## Work to complete
Straight copy, no pictures: transcribe each entry as it stands.

----- Extracted records

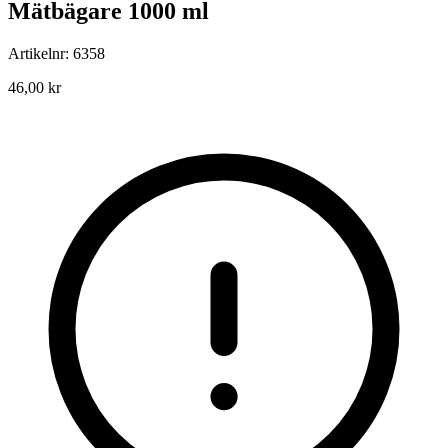
Mätbägare 1000 ml
Artikelnr: 6358
46,00 kr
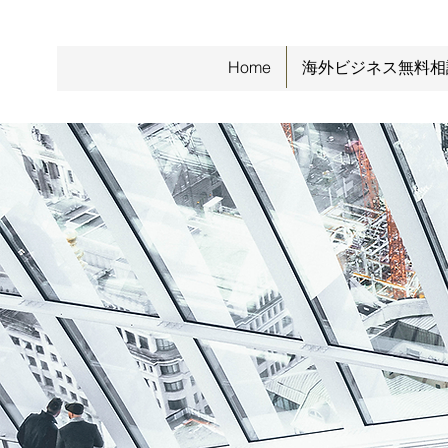
Home
海外ビジネス無料相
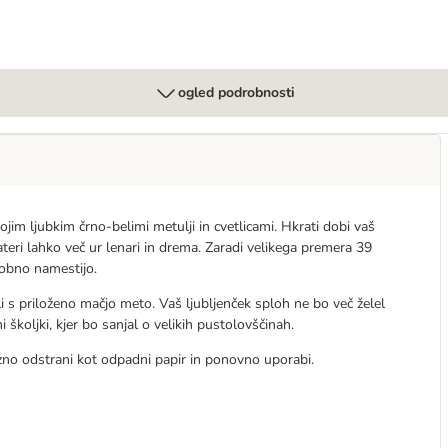
ogled podrobnosti
im ljubkim črno-belimi metulji in cvetlicami. Hkrati dobi vaš
teri lahko več ur lenari in drema. Zaradi velikega premera 39
dobno namestijo.
 s priloženo mačjo meto. Vaš ljubljenček sploh ne bo več želel
školjki, kjer bo sanjal o velikih pustolovščinah.
zno odstrani kot odpadni papir in ponovno uporabi.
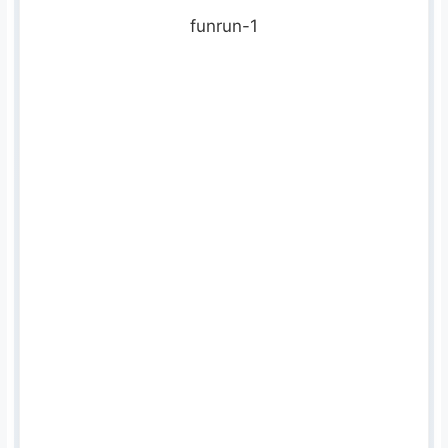
funrun-1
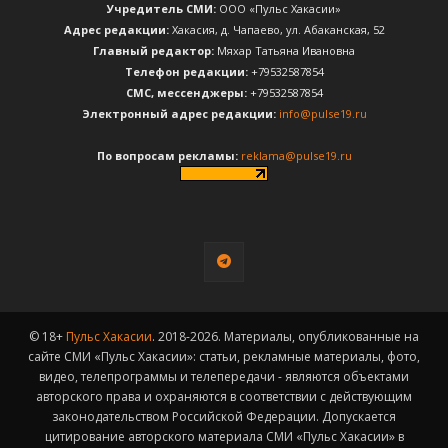
Учредитель СМИ:
ООО «Пульс Хакасии»
Адрес редакции:
Хакасия, д. Чапаево, ул. Абаканская, 52
Главный редактор:
Мяхар Татьяна Ивановна
Телефон редакции:
+79532587854
CМС, мессенджеры:
+79532587854
Электронный адрес редакции:
info@pulse19.ru
По вопросам рекламы:
reklama@pulse19.ru
© 18+
Пульс Хакасии
. 2018-2026. Материалы, опубликованные на
сайте СМИ «Пульс Хакасии»: статьи, рекламные материалы, фото,
видео, телепрограммы и телепередачи - являются объектами
авторского права и охраняются в соответствии с действующим
законодательством Российской Федерации. Допускается
цитирование авторского материала СМИ «Пульс Хакасии» в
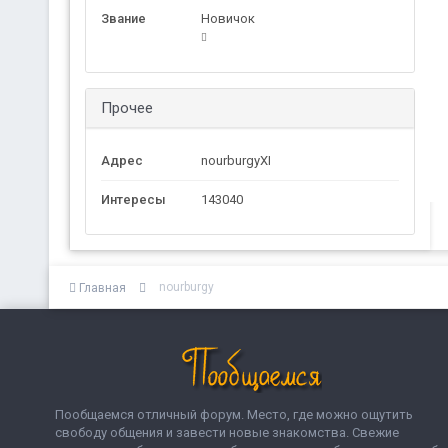
Звание
Новичок
Прочее
Адрес
nourburgyXI
Интересы
143040
nourburgy
Главная
Пообщаемся отличный форум. Место, где можно ощутить
свободу общения и завести новые знакомства. Свежие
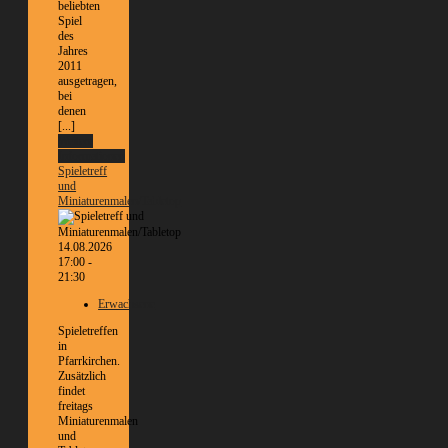
beliebten
Spiel
des
Jahres
2011
ausgetragen,
bei
denen
[...]
Weitere
Informationen
Spieletreff
und
Miniaturenmalen/Tabletop
14.08.2026
17:00 -
21:30
Erwachsene
Spieletreffen
in
Pfarrkirchen.
Zusätzlich
findet
freitags
Miniaturenmalen
und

----------

## Output for this task
Mätbägare 1000 ml
Artikelnr: 6358
46,00 kr
Home
海外ビジネス無料相
ogled podrobnosti
im ljubkim črno-belimi metulji in cvetlicami. Hkrati dobi vaš
teri lahko več ur lenari in drema. Zaradi velikega premera 39
dobno namestijo.
 s priloženo mačjo meto. Vaš ljubljenček sploh ne bo več želel
školjki, kjer bo sanjal o velikih pustolovščinah.
zno odstrani kot odpadni papir in ponovno uporabi.
funrun-1
Учредитель СМИ:
ООО «Пульс Хакасии»
Адрес редакции:
Хакасия, д. Чапаево, ул. Абаканская, 52
Главный редактор:
Мяхар Татьяна Ивановна
Телефон редакции:
+79532587854
CМС, мессенджеры:
+79532587854
Электронный адрес редакции:
info@pulse19.ru
По вопросам рекламы:
reklama@pulse19.ru
© 18+
Пульс Хакасии
. 2018-2026. Материалы, опубликованные на
сайте СМИ «Пульс Хакасии»: статьи, рекламные материалы, фото,
видео, телепрограммы и телепередачи - являются объектами
авторского права и охраняются в соответствии с действующим
законодательством Российской Федерации. Допускается
цитирование авторского материала СМИ «Пульс Хакасии» в
Звание
Новичок
Прочее
Адрес
nourburgyXI
Интересы
143040
nourburgy
Главная
Пообщаемся отличный форум. Место, где можно ощутить
свободу общения и завести новые знакомства. Свежие
beliebten
Spiel
des
Jahres
2011
ausgetragen,
bei
denen
[...]
Weitere
Informationen
Spieletreff
und
Miniaturenmalen/Tabletop
14.08.2026
17:00 -
21:30
Erwachsene
Spieletreffen
in
Pfarrkirchen.
Zusätzlich
findet
freitags
Miniaturenmalen
und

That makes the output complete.